Haruko Obokata bows as she apologises at a news conference in Osaka, following claims that her ground-breaking stem cell study was fabricated. Photo: AFP
Tokyo: A young female scientist accused of fabricating data made a tearful apology live on Japanese television for "mistakes" in her research, but insisted her ground-breaking conclusions on stem cells were accurate.
Haruko Obokata, 30, blamed her youth and inexperience for errors in her methodology, but said she had managed to create the building-block cells capable of growing into the specialised cells of the brain, liver, heart or kidneys.
"I apologise with my whole heart to my co-authors . . . and many others for causing trouble because of my insufficient efforts, ill-preparedness and unskilfulness," a visibly shaken Dr Obokata told a news conference on Wednesday. "To many people there may be too many unbelievable mistakes, but that does not affect the conclusion."

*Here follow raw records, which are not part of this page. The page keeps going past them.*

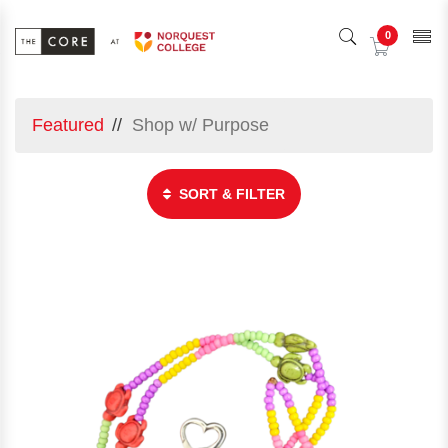
0
Featured
Shop w/ Purpose
SORT & FILTER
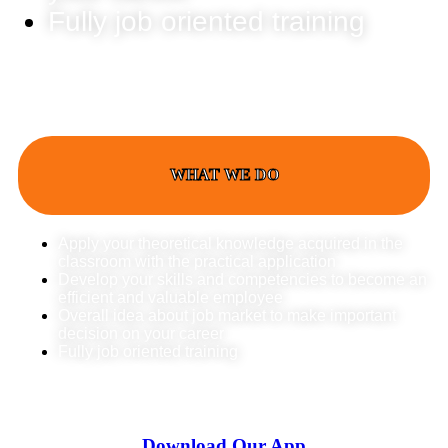
Fully job oriented training
WHAT WE DO
Apply your theoretical knowledge acquired in the
classroom with the practical application
Develop your skills and competencies to become an
efficient and valuable employee
Overall idea about job market to make important
decision on your career
Fully job oriented training
Download Our App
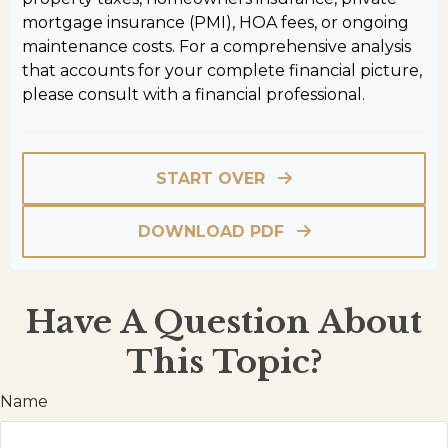
mortgage insurance (PMI), HOA fees, or ongoing
maintenance costs. For a comprehensive analysis
that accounts for your complete financial picture,
please consult with a financial professional.
START OVER
DOWNLOAD PDF
Have A Question About
This Topic?
Name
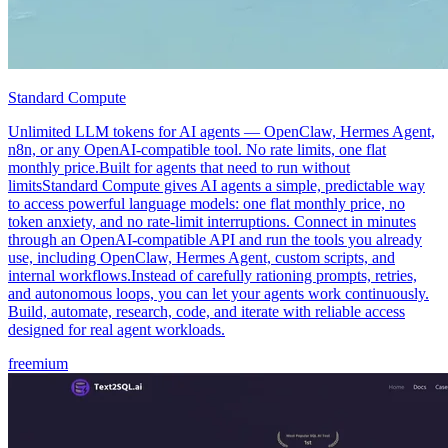
Standard Compute
Unlimited LLM tokens for AI agents — OpenClaw, Hermes Agent,
n8n, or any OpenAI-compatible tool. No rate limits, one flat
monthly price.Built for agents that need to run without
limitsStandard Compute gives AI agents a simple, predictable way
to access powerful language models: one flat monthly price, no
token anxiety, and no rate-limit interruptions. Connect in minutes
through an OpenAI-compatible API and run the tools you already
use, including OpenClaw, Hermes Agent, custom scripts, and
internal workflows.Instead of carefully rationing prompts, retries,
and autonomous loops, you can let your agents work continuously.
Build, automate, research, code, and iterate with reliable access
designed for real agent workloads.
freemium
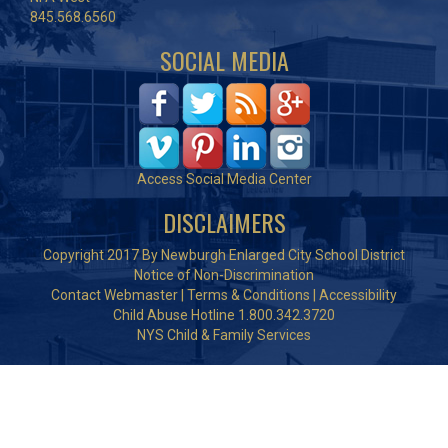
845.568.6560
SOCIAL MEDIA
Access Social Media Center
DISCLAIMERS
Copyright 2017 By Newburgh Enlarged City School District
Notice of Non-Discrimination
Contact Webmaster
|
Terms & Conditions
|
Accessibility
Child Abuse Hotline 1.800.342.3720
NYS Child & Family Services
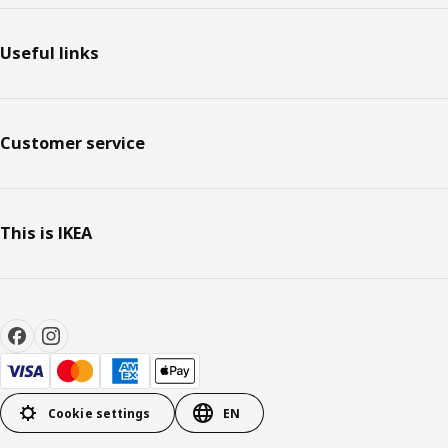
Useful links
Customer service
This is IKEA
Cookie settings
EN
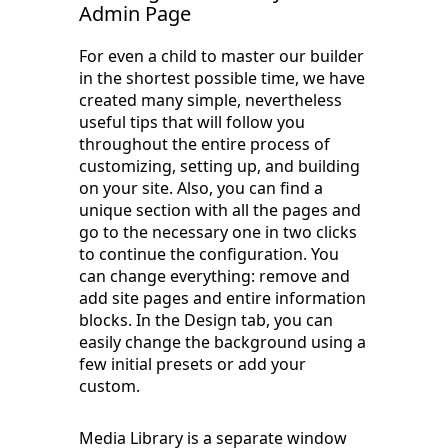
Admin Page
For even a child to master our builder
in the shortest possible time, we have
created many simple, nevertheless
useful tips that will follow you
throughout the entire process of
customizing, setting up, and building
on your site. Also, you can find a
unique section with all the pages and
go to the necessary one in two clicks
to continue the configuration. You
can change everything: remove and
add site pages and entire information
blocks. In the Design tab, you can
easily change the background using a
few initial presets or add your
custom.
Media Library is a separate window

Dr Obokata was feted as a modern-day Marie Curie after unveiling research that showed a simple way to re-program adult cells to become a kind of stem cell.
Stimulus-triggered acquisition of pluripotency (STAP) cells were hailed as a breakthrough that could provide a ready supply of the base material for much-needed transplant tissue at minimal cost. Campaigners said it represented a leap forward in the fight against degenerative diseases.
Her profile – a young female scientist in a world dominated by middle-aged men – was seized on by Japan's media, which was charmed by eccentricities that included her insistence on wearing a housewife's apron in the laboratory, instead of a white coat.
But within weeks of her paper being published in the prestigious journal Nature, questions began to emerge, with fellow scientists saying they were unable to replicate her results.
The respected Riken Institute, which sponsored the study, launched an inquiry and declared last week that the study was flawed.
This "amounts to phoney research or fabrication" by Dr Obokata, Shunsuke Ishii, head of Riken's investigation committee, told a news conference.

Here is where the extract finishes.